4. Community means for regulating forest and water use should be supported, and where possible strengthened, with such things as new tree species and techniques to minimize channel distances along unstable slopes. Outside assistance which builds community cooperation without shoring up old feudalistic ties between families is difficult. In the past, smaller populations and such unequal relationships protected to some extent the surrounding forests and soils. The challenge to development programs is to encourage hill people in an emerging new social order to handle common resources for the common long-run benefit.

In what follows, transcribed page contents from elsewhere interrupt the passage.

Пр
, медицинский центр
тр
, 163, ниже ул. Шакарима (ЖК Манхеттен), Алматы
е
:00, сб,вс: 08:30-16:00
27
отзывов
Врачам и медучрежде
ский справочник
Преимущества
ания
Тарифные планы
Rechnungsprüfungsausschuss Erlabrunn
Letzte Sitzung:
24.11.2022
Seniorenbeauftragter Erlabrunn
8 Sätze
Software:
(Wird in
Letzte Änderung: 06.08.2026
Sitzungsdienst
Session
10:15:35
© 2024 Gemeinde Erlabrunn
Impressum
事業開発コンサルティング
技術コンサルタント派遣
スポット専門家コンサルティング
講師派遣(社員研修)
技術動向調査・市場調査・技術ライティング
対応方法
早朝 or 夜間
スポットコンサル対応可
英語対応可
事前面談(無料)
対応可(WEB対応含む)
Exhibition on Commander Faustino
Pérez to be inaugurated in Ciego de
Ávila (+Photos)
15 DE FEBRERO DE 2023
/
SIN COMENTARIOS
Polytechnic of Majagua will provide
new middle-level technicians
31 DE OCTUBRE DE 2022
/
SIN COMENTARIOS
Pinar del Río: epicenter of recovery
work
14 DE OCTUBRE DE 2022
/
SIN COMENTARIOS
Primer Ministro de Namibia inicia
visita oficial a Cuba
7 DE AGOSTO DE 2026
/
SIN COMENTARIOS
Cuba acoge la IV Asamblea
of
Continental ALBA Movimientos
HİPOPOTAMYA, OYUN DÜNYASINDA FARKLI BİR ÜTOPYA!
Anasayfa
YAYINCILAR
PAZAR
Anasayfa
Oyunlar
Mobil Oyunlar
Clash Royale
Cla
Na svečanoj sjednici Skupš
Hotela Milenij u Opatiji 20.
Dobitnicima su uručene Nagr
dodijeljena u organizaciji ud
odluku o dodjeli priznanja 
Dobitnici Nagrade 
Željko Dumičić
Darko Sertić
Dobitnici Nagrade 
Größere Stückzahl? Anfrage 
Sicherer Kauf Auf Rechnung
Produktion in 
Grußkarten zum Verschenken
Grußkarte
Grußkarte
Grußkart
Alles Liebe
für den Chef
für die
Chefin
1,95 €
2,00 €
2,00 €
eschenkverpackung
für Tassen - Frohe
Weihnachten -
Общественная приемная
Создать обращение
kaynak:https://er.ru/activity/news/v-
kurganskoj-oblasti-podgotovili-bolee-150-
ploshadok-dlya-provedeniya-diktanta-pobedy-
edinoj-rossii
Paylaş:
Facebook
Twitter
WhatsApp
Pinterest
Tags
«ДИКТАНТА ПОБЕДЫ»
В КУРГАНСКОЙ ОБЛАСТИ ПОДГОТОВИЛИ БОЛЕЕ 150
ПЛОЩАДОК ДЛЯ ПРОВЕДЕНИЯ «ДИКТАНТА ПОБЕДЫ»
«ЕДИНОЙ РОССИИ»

5. In the Himalaya, education should be related to local needs. There is at least a presumption that more of the right kind of local formal and informal education would help hill people to deal with their problems and so pressure their governments for more effective rural development programs. At the least, education can enable some to get well-paying jobs outside the hills and give additional support to their families remaining in hill villages.

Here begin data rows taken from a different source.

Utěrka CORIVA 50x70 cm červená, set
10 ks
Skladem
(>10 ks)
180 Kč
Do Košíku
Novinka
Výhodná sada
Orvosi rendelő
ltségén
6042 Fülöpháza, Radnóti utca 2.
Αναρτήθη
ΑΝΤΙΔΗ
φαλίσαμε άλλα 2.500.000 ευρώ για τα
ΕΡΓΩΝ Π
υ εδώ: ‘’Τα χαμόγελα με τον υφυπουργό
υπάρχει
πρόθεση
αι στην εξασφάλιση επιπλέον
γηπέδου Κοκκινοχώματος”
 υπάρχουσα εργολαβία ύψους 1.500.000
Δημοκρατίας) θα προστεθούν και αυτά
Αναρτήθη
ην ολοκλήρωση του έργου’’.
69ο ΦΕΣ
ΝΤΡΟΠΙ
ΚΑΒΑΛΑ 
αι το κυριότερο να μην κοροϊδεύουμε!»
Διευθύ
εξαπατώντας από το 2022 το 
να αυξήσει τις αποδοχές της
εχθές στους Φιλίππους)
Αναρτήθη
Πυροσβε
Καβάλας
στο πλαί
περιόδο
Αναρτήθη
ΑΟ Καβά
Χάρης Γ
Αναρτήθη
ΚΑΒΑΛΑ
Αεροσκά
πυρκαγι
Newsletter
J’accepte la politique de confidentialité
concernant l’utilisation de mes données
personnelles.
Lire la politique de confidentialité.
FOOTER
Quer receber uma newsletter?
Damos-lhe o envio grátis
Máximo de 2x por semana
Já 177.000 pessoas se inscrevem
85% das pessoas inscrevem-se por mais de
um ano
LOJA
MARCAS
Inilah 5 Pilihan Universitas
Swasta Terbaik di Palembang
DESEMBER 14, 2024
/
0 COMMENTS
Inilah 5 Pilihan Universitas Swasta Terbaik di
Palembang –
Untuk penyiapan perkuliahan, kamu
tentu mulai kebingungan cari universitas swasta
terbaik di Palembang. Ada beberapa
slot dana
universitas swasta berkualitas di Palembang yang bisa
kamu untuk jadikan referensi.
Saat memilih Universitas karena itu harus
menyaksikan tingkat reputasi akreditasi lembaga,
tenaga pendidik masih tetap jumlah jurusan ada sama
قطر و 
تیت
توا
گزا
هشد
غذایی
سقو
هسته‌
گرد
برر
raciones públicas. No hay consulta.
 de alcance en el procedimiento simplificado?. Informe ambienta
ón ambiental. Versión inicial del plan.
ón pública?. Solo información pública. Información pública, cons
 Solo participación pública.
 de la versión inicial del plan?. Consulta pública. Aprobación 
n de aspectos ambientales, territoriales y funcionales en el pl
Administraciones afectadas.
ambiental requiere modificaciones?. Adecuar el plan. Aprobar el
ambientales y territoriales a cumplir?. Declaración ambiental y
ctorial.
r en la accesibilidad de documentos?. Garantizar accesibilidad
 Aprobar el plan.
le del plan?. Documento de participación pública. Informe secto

This program is ambitious, and given the resources at hand and the political realities, probably not realizable in its entirety. Nevertheless, these are important points to consider in coming to grips with land degradation in the Himalaya. Mountaineers traveling the higher parts of the Himalaya for a month or two may not confront the ecological changes happening thousands of feet below, but the predicament of the hill people must challenge anyone concerned with the northern reaches of the subcontinent.

The following note was sent us by Eric Roberts, leader of the British-American Nanda Devi Expedition of 1977. The account of that expedition is in the “Climbs and Expeditions” section. The following brings up a very different and also important point of view, the preservation of a unique local environment in its original state. The article deals with the economic development of the hill peoples so that the country can best be preserved to serve in the future the needs of those who live there. It must be understood that these two worthy objectives of conservation may at times be in direct conflict.

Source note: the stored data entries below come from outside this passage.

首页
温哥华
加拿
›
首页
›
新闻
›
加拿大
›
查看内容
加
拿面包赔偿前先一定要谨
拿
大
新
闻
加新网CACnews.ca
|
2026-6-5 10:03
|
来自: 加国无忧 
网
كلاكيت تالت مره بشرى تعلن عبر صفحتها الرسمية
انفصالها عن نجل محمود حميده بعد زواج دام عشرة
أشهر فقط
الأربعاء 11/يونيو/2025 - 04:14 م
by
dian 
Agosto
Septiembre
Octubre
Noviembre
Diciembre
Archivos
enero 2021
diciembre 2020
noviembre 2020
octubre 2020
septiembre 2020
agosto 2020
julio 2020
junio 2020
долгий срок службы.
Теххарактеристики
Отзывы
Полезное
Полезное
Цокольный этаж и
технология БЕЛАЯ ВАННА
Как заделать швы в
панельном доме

Our expedition to Nanda Devi, through our member Lavkumar Khacher of the World Wildlife Fund India, carried out a conservation survey in respect to the flora and fauna of the Nanda Devi Sanctuary. The aim was to establish the effects and damage caused by the intrusion into this previously untouched region of a rapidly escalating number of trekking parties and expeditions. In a 30-page report to the Indian government and the Indian Mountaineering Foundation he made among others the following points. The Nanda Devi Sanctuary and the Rishi Gorge approach are unique and supremely worthy of preservation in their natural state. The main problems are in order of priority: 1. deforestation through supplying expeditions with firewood, man-initiated forest fires and grass fires; 2. introduction of domestic herds to previously inaccessible summer pastures on paths improved by expedition traffic, with consequent overgrazing of the area; 3. poaching of Himalayan Blue Sheep (Bharal Pesudois nayaur) and Musk Deer (Moschus Moschiferus), this rendered feasible by paths opened by expedition traffic; 4. further destruction will take place if the local plan to build a bridal path to the Sanctuary is permitted. If expeditions can thus enter the Sanctuary earlier in the season and wander at will, this could interfere with the breeding habits of Bharal and Goral. A reduction in their numbers will in turn affect the snow leopards. In regard to one issue which has been publicized, namely the litter dumped and strewn around many places between Lata and Base Camp (there are really some shocking messes developing), it is noted that—despite its unpleasant visual effect— it is ecologically insignificant compared to the main issues outlined above.